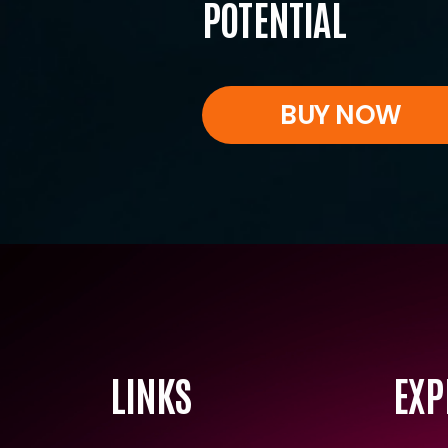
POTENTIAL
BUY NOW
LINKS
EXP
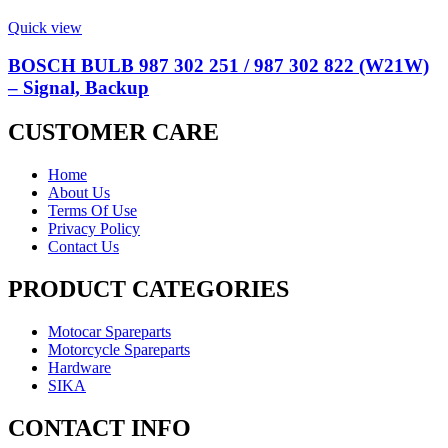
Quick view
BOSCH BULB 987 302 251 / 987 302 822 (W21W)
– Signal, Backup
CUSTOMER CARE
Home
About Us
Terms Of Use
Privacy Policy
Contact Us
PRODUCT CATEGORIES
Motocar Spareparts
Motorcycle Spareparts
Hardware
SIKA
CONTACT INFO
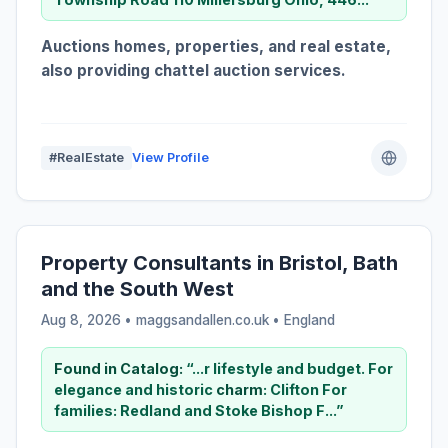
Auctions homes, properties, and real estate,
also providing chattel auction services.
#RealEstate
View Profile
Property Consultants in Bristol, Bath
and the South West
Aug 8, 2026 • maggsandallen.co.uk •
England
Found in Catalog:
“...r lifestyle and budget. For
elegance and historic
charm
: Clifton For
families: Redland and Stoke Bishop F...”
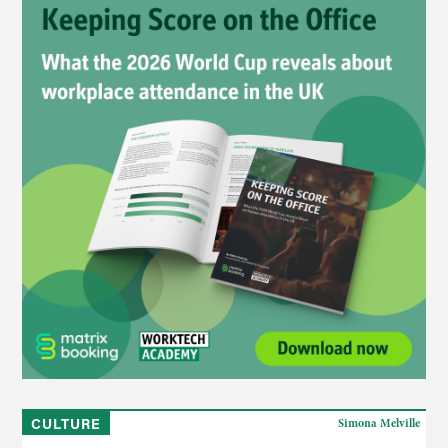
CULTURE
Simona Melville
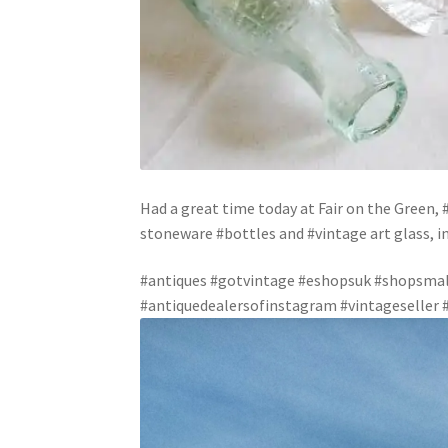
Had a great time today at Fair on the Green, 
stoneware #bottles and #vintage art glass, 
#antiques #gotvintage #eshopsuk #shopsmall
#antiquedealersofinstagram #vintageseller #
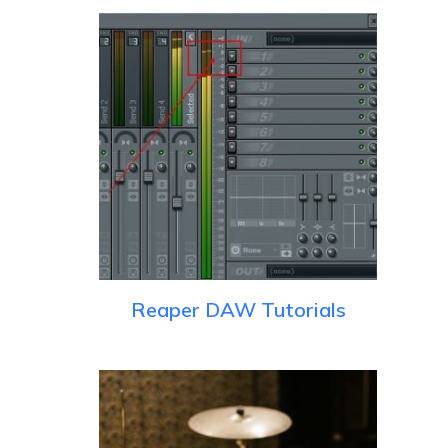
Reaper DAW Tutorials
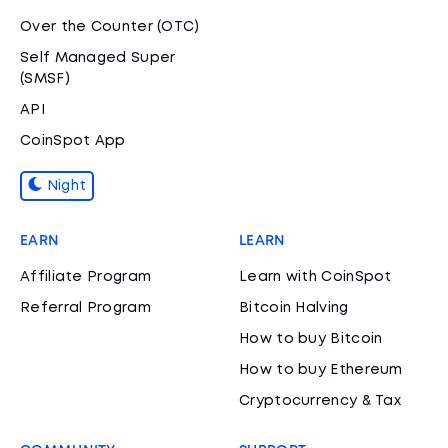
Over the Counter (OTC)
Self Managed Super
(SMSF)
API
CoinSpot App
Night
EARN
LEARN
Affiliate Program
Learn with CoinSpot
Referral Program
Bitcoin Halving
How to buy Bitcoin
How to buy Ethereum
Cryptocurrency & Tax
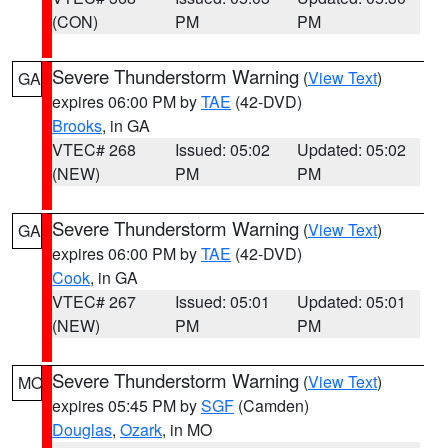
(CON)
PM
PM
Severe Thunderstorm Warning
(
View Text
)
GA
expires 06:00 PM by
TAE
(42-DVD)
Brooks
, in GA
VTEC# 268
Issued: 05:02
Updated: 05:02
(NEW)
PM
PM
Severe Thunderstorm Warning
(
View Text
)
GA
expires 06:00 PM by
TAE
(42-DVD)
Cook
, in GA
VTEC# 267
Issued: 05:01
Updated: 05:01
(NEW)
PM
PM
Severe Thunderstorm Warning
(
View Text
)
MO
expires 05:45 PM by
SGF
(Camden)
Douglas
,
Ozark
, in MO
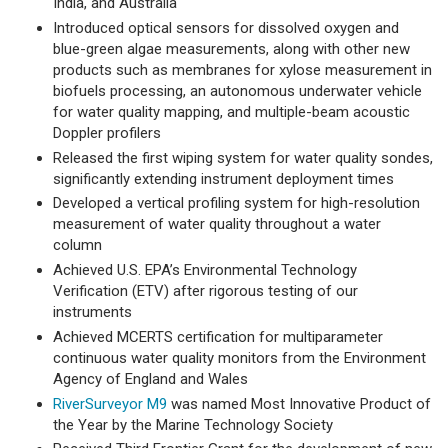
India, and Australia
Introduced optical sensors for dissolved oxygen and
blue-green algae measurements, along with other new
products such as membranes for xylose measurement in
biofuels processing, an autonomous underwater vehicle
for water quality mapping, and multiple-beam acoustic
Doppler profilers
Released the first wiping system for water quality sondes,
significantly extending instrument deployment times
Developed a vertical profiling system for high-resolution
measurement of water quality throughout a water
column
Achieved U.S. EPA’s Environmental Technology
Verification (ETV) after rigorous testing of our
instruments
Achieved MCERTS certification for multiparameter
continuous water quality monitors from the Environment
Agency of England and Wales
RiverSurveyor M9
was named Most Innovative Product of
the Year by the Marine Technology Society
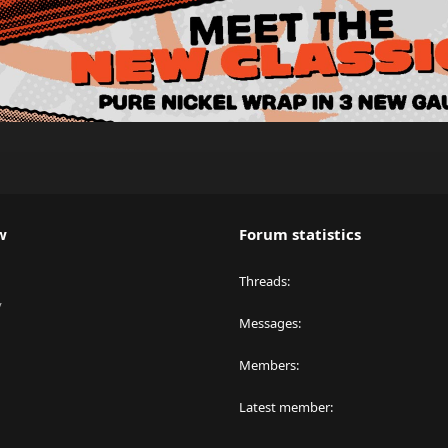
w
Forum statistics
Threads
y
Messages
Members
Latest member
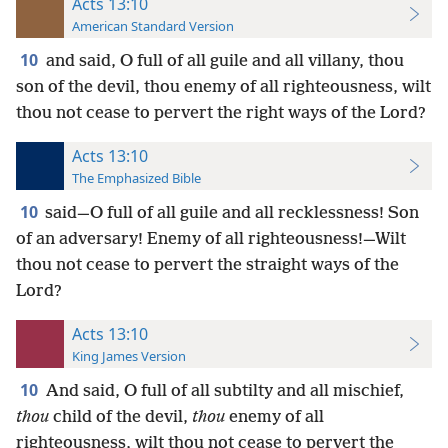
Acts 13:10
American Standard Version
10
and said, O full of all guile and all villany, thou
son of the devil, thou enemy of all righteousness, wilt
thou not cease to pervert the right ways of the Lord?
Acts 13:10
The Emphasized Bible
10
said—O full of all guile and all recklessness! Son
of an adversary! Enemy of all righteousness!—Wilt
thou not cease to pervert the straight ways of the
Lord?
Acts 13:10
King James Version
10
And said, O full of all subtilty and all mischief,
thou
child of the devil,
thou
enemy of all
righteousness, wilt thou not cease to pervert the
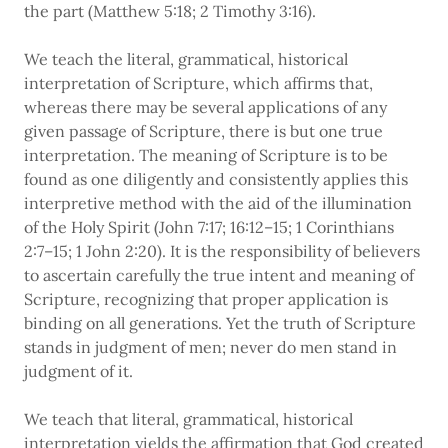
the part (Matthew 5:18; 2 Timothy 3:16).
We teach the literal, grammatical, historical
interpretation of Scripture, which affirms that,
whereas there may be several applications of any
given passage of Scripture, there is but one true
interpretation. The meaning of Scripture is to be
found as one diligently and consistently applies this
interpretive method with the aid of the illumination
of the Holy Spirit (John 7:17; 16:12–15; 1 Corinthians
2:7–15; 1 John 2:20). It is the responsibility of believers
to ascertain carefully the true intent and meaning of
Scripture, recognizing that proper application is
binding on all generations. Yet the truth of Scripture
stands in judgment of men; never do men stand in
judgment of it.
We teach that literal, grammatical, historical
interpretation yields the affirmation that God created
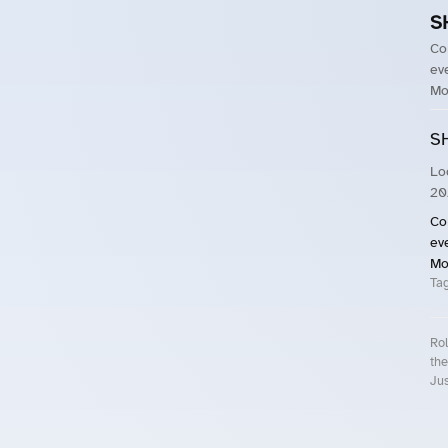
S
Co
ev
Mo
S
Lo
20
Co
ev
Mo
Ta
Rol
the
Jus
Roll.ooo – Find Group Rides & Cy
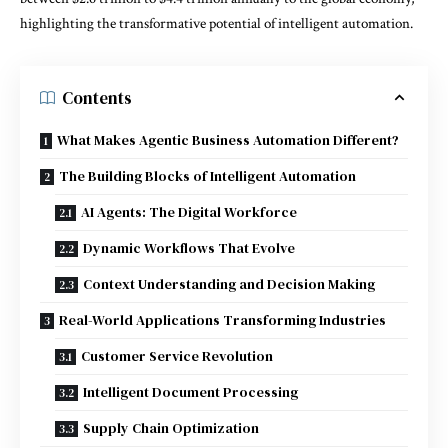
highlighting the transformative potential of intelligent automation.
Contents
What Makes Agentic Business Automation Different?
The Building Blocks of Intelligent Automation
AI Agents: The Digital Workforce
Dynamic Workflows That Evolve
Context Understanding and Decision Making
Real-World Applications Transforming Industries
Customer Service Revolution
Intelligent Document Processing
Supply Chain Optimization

====

### What is being asked
A word-for-word copy of the data, without its pictures, is what is needed.

### Answer to this task
POTENTIAL
BUY NOW
LINKS
EXP
Quick view
BOSCH BULB 987 302 251 / 987 302 822 (W21W)
– Signal, Backup
CUSTOMER CARE
Home
About Us
Terms Of Use
Privacy Policy
Contact Us
PRODUCT CATEGORIES
Motocar Spareparts
Motorcycle Spareparts
Hardware
SIKA
CONTACT INFO
Auctions homes, properties, and real estate,
also providing chattel auction services.
#RealEstate
View Profile
Property Consultants in Bristol, Bath
and the South West
Aug 8, 2026 • maggsandallen.co.uk •
England
Found in Catalog:
“...r lifestyle and budget. For
elegance and historic
charm
: Clifton For
families: Redland and Stoke Bishop F...”
CULTURE
Simona Melville
Had a great time today at Fair on the Green, 
stoneware #bottles and #vintage art glass, 
#antiques #gotvintage #eshopsuk #shopsmall
#antiquedealersofinstagram #vintageseller #
Reaper DAW Tutorials
Over the Counter (OTC)
Self Managed Super
(SMSF)
API
CoinSpot App
Night
EARN
LEARN
Affiliate Program
Learn with CoinSpot
Referral Program
Bitcoin Halving
How to buy Bitcoin
How to buy Ethereum
Cryptocurrency & Tax
(CON)
PM
PM
Severe Thunderstorm Warning
(
View Text
)
GA
expires 06:00 PM by
TAE
(42-DVD)
Brooks
, in GA
VTEC# 268
Issued: 05:02
Updated: 05:02
(NEW)
PM
PM
Severe Thunderstorm Warning
(
View Text
)
GA
expires 06:00 PM by
TAE
(42-DVD)
Cook
, in GA
VTEC# 267
Issued: 05:01
Updated: 05:01
(NEW)
PM
PM
Severe Thunderstorm Warning
(
View Text
)
MO
expires 05:45 PM by
SGF
(Camden)
Douglas
,
Ozark
, in MO
India, and Australia
Introduced optical sensors for dissolved oxygen and
blue-green algae measurements, along with other new
products such as membranes for xylose measurement in
biofuels processing, an autonomous underwater vehicle
for water quality mapping, and multiple-beam acoustic
Doppler profilers
Released the first wiping system for water quality sondes,
significantly extending instrument deployment times
Developed a vertical profiling system for high-resolution
measurement of water quality throughout a water
column
Achieved U.S. EPA’s Environmental Technology
Verification (ETV) after rigorous testing of our
instruments
Achieved MCERTS certification for multiparameter
continuous water quality monitors from the Environment
Agency of England and Wales
RiverSurveyor M9
was named Most Innovative Product of
the Year by the Marine Technology Society
w
Forum statistics
Threads
y
Messages
Members
Latest member
Acts 13:10
American Standard Version
10
and said, O full of all guile and all villany, thou
son of the devil, thou enemy of all righteousness, wilt
thou not cease to pervert the right ways of the Lord?
Acts 13:10
The Emphasized Bible
10
said—O full of all guile and all recklessness! Son
of an adversary! Enemy of all righteousness!—Wilt
thou not cease to pervert the straight ways of the
Lord?
Acts 13:10
King James Version
10
And said, O full of all subtilty and all mischief,
thou
child of the devil,
thou
enemy of all
righteousness, wilt thou not cease to pervert the
the part (Matthew 5:18; 2 Timothy 3:16).
We teach the literal, grammatical, historical
interpretation of Scripture, which affirms that,
whereas there may be several applications of any
given passage of Scripture, there is but one true
interpretation. The meaning of Scripture is to be
found as one diligently and consistently applies this
interpretive method with the aid of the illumination
of the Holy Spirit (John 7:17; 16:12–15; 1 Corinthians
2:7–15; 1 John 2:20). It is the responsibility of believers
to ascertain carefully the true intent and meaning of
Scripture, recognizing that proper application is
binding on all generations. Yet the truth of Scripture
stands in judgment of men; never do men stand in
judgment of it.
We teach that literal, grammatical, historical
interpretation yields the affirmation that God created
S
Co
ev
Mo
S
Lo
20
Co
ev
Mo
Ta
Rol
the
Jus
Roll.ooo – Find Group Rides & Cy
highlighting the transformative potential of intelligent automation.
Contents
What Makes Agentic Business Automation Different?
The Building Blocks of Intelligent Automation
AI Agents: The Digital Workforce
Dynamic Workflows That Evolve
Context Understanding and Decision Making
Real-World Applications Transforming Industries
Customer Service Revolution
Intelligent Document Processing
Supply Chain Optimization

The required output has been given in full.